Step 2: Calculate the final temperature (T2) when the two tanks reach equilibrium.

Using the isentropic process equation for both tanks:
T1_left * V1_left^(γ-1) = T2 * V2_left^(γ-1)
T1_right * V1_right^(γ-1) = T2 * V2_right^(γ-1)

Since both tanks have the same final temperature (T2), we can set the two equations equal to each other:

T1_left * V1_left^(γ-1) = T1_right * V1_right^(γ-1)

Step 3: Calculate the final pressure (P2) when the two tanks reach equilibrium.

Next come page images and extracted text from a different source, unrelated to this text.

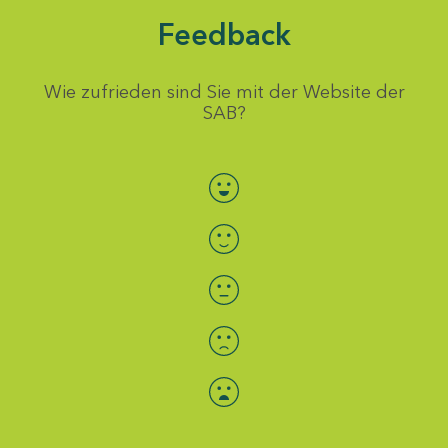
Feedback
Wie zufrieden sind Sie mit der Website der
SAB?
Bewertung auswählen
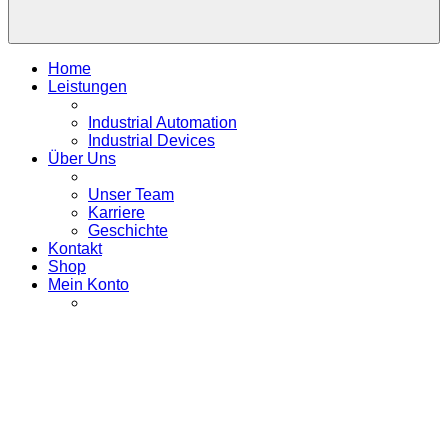
Home
Leistungen
Industrial Automation
Industrial Devices
Über Uns
Unser Team
Karriere
Geschichte
Kontakt
Shop
Mein Konto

Using the adiabatic process equation for both tanks:
P1_left * V1_left^γ = P2 * V2_left^γ
P1_right * V1_right^γ = P2 * V2_right^γ

Since both tanks have the same final pressure (P2), we can set the two equations equal to each other:

P1_left * V1_left^γ = P1_right * V1_right^γ

Step 4: Substitute the given values and solve for T2 and P2.

For T2:
(T1_left / T1_right) = (V1_right / V1_left)^(γ-1)
T2 = T1_left / ((V1_right / V1_left)^(γ-1))
T2 = 549.07 / ((13.4 / 4)^(1.4-1))
T2 ≈ 549.07 / (3.35^0.4)
T2 ≈ 549.07 / 1.766
T2 ≈ 310.95 °R

Now, for P2:
P1_left * V1_left^γ = P2 * V2_left^γ
P2 = P1_left * (V1_left / V1_right)^γ
P2 = 28.5 * (4 / 13.4)^1.4
P2 ≈ 28.5 * 0.3824
P2 ≈ 10.91 psia

Step 5: Convert the final temperature back to Fahrenheit.
Final temperature (T2) = 310.95 - 459.67 ≈ -148.72°F

So, the final temperature of the system after the valve is opened is approximately -148.72°F, and the final pressure of the air is approximately 10.91 psia.